**Work to be completed**
Within the entries below, the lines from the one with "Программа льготной ипотеки помогла огромному" through the one with "улицы, на севере" are to be set down exactly, both ends kept.

*** Begin section ***

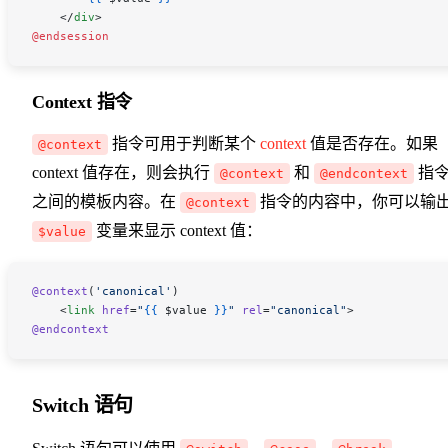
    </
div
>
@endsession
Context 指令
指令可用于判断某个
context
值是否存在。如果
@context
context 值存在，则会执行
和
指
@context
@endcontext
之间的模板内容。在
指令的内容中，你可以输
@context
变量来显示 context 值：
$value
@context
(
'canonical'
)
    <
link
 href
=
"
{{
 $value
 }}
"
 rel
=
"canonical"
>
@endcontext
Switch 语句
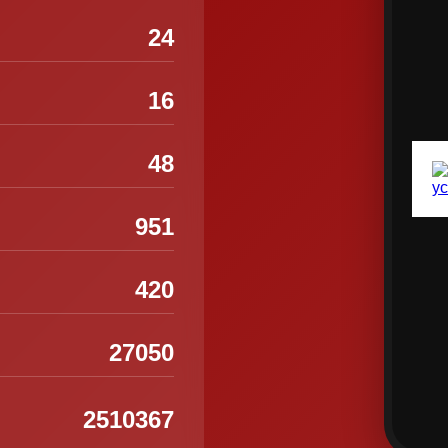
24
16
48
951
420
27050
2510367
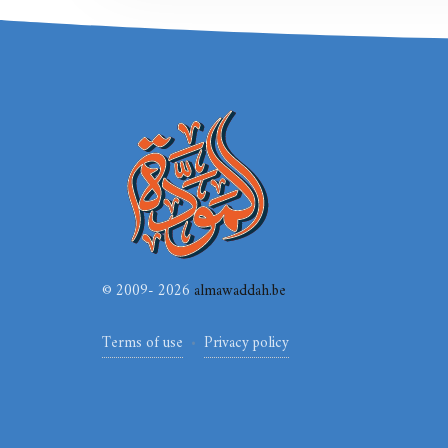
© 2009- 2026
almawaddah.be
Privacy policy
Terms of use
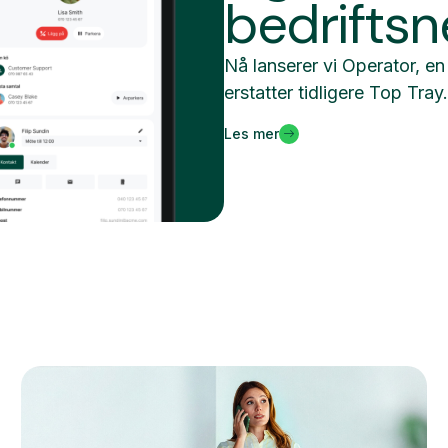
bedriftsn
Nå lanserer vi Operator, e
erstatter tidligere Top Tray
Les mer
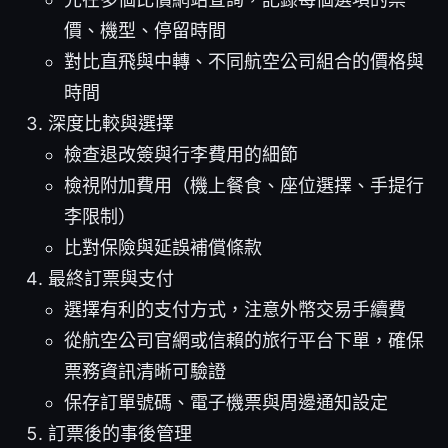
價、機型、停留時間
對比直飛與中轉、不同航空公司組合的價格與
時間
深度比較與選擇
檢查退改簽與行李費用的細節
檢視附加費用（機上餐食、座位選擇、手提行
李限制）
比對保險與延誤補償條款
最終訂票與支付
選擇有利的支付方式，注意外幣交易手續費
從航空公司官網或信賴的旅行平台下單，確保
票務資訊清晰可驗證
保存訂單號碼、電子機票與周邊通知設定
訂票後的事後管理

*** End section ***
*** Begin section ***

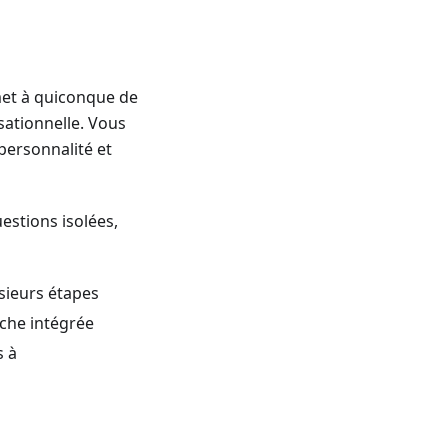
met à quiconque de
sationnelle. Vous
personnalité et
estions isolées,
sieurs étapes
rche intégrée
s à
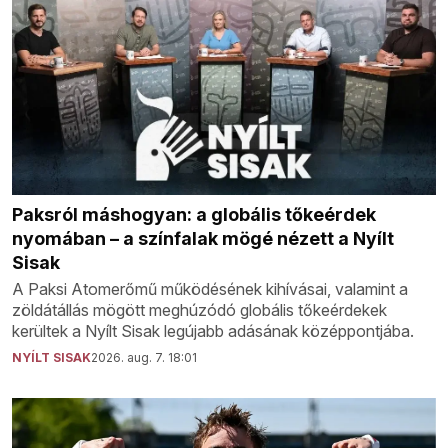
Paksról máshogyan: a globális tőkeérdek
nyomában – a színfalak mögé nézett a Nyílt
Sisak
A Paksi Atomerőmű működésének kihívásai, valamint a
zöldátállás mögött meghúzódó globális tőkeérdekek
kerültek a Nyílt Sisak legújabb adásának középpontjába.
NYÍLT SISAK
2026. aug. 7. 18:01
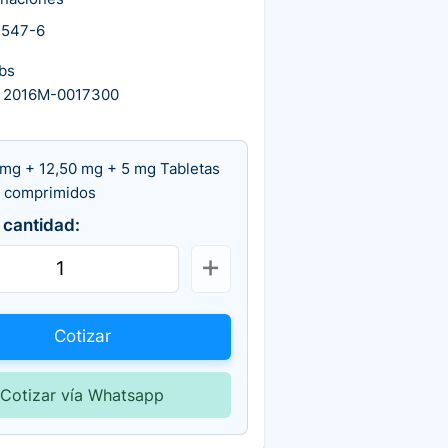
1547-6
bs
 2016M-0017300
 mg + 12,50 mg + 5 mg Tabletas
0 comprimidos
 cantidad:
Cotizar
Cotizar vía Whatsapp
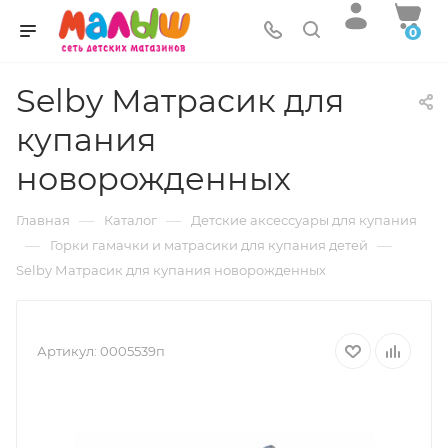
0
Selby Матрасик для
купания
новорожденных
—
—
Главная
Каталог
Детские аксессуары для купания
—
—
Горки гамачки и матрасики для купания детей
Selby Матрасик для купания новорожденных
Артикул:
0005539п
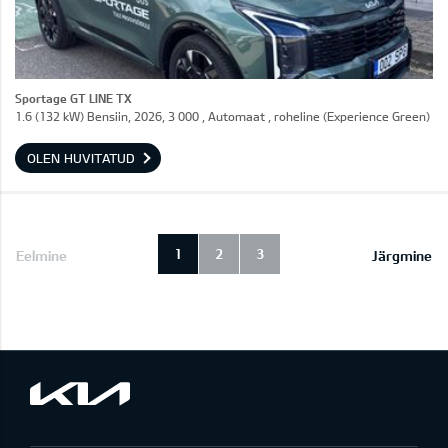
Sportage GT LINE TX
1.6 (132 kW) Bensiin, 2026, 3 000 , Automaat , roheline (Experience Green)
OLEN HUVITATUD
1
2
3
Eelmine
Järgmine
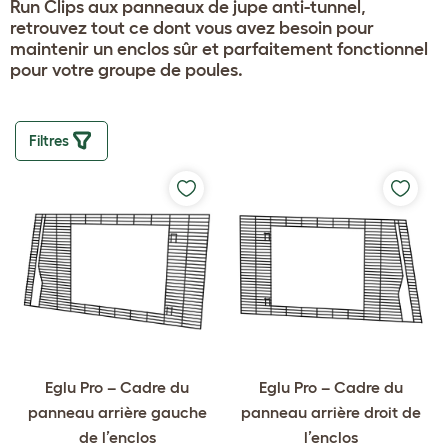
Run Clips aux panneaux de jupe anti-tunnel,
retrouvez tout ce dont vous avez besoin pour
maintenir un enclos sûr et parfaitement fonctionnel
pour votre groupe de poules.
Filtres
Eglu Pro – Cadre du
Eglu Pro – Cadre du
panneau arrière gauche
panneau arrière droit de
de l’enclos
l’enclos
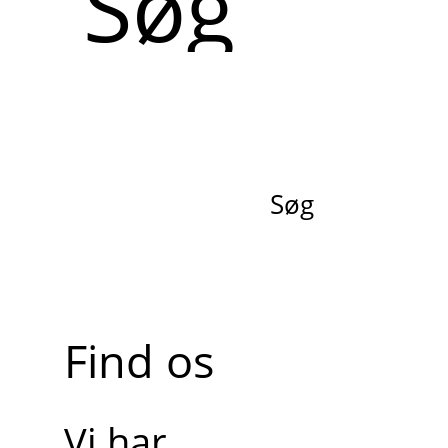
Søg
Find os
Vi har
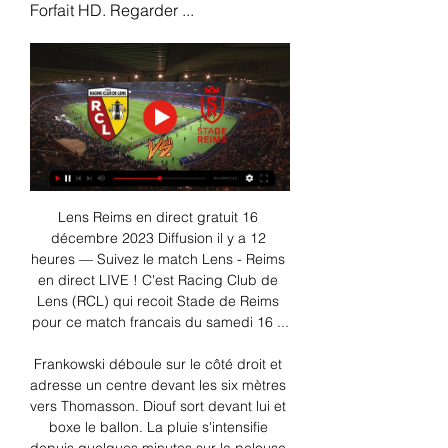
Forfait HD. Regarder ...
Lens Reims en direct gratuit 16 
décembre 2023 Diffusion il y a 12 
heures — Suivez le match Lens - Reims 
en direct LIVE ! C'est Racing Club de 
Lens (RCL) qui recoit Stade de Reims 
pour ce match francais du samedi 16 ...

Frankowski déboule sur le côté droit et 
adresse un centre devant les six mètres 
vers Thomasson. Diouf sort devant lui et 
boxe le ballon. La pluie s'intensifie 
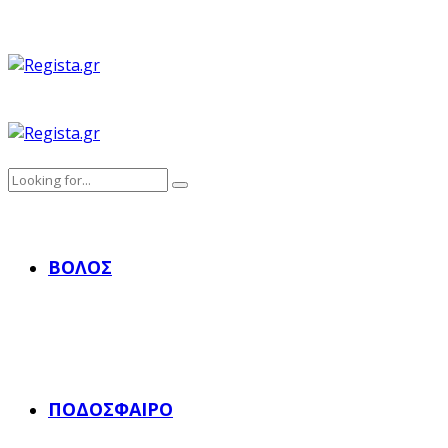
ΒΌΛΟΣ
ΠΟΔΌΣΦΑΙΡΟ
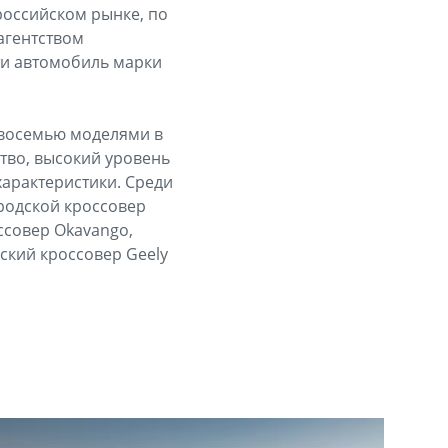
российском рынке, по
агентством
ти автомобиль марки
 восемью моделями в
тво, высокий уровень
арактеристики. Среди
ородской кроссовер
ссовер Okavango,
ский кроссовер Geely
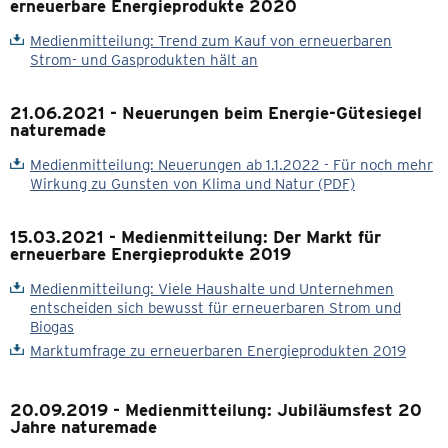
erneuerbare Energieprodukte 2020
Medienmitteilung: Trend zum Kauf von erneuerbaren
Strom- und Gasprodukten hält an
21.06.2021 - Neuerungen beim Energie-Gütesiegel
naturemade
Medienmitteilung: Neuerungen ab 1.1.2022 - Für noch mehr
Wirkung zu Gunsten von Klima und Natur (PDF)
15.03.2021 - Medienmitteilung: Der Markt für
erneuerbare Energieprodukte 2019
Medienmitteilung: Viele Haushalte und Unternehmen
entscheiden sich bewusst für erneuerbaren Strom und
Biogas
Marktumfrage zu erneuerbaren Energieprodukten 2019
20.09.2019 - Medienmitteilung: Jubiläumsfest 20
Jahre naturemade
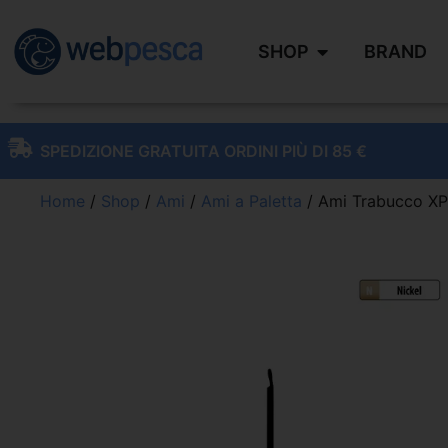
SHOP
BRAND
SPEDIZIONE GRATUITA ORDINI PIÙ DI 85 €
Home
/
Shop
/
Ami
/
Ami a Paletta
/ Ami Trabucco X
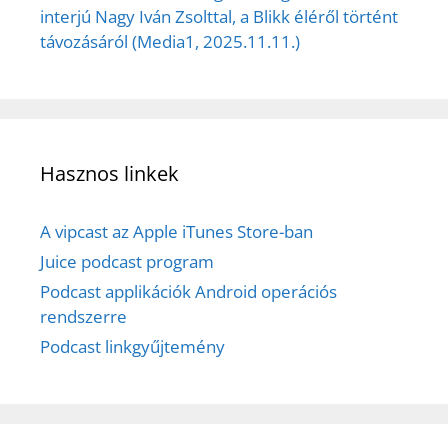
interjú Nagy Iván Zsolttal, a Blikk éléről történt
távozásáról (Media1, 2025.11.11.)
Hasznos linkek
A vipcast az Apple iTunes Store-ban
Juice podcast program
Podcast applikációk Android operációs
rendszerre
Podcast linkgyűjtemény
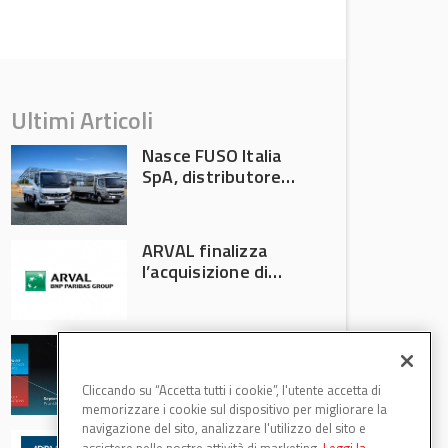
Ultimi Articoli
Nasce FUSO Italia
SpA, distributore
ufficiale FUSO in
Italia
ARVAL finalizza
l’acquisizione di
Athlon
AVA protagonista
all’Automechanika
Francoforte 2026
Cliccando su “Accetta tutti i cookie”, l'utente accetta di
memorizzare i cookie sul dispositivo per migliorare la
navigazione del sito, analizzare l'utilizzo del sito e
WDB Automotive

*** End section ***
*** Begin section ***

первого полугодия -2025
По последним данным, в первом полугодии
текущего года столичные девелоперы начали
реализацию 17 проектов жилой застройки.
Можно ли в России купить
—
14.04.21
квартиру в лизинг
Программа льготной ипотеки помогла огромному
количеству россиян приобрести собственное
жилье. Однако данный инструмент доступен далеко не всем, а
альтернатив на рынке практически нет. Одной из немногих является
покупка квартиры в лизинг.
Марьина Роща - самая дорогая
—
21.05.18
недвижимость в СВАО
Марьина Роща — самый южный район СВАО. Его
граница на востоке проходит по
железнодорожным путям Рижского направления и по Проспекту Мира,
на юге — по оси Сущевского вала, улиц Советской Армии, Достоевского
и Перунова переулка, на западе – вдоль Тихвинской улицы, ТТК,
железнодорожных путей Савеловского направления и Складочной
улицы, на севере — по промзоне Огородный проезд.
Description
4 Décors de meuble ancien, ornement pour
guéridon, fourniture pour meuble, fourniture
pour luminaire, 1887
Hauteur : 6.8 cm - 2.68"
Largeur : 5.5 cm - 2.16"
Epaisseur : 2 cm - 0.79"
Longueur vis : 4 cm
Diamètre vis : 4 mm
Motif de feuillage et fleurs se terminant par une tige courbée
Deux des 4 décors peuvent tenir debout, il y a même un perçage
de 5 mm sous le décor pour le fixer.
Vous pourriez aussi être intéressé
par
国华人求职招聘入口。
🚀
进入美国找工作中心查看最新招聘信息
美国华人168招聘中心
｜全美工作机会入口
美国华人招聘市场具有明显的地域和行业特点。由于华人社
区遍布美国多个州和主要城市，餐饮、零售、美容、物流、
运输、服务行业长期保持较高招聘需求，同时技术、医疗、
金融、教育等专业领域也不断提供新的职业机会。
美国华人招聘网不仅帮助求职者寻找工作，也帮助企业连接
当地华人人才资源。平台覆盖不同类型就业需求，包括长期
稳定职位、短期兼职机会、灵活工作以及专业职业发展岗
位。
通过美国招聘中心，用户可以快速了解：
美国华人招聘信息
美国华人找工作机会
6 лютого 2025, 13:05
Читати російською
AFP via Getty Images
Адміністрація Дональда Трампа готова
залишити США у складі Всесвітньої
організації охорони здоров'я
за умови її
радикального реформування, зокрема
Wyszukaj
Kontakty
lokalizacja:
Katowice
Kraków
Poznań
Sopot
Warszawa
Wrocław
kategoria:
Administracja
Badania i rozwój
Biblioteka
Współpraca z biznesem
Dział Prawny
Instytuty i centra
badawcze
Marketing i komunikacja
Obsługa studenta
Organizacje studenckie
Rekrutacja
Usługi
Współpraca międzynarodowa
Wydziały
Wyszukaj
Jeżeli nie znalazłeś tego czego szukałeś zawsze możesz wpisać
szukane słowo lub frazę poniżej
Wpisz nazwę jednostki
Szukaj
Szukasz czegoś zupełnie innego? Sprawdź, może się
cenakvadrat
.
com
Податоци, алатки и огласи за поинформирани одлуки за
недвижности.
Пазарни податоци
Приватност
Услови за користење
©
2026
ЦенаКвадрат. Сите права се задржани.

*** End section ***

**Response for this exercise**
Программа льготной ипотеки помогла огромному
количеству россиян приобрести собственное
жилье. Однако данный инструмент доступен далеко не всем, а
альтернатив на рынке практически нет. Одной из немногих является
покупка квартиры в лизинг.
Марьина Роща - самая дорогая
—
21.05.18
недвижимость в СВАО
Марьина Роща — самый южный район СВАО. Его
граница на востоке проходит по
железнодорожным путям Рижского направления и по Проспекту Мира,
на юге — по оси Сущевского вала, улиц Советской Армии, Достоевского
и Перунова переулка, на западе – вдоль Тихвинской улицы, ТТК,
железнодорожных путей Савеловского направления и Складочной
улицы, на севере — по промзоне Огородный проезд.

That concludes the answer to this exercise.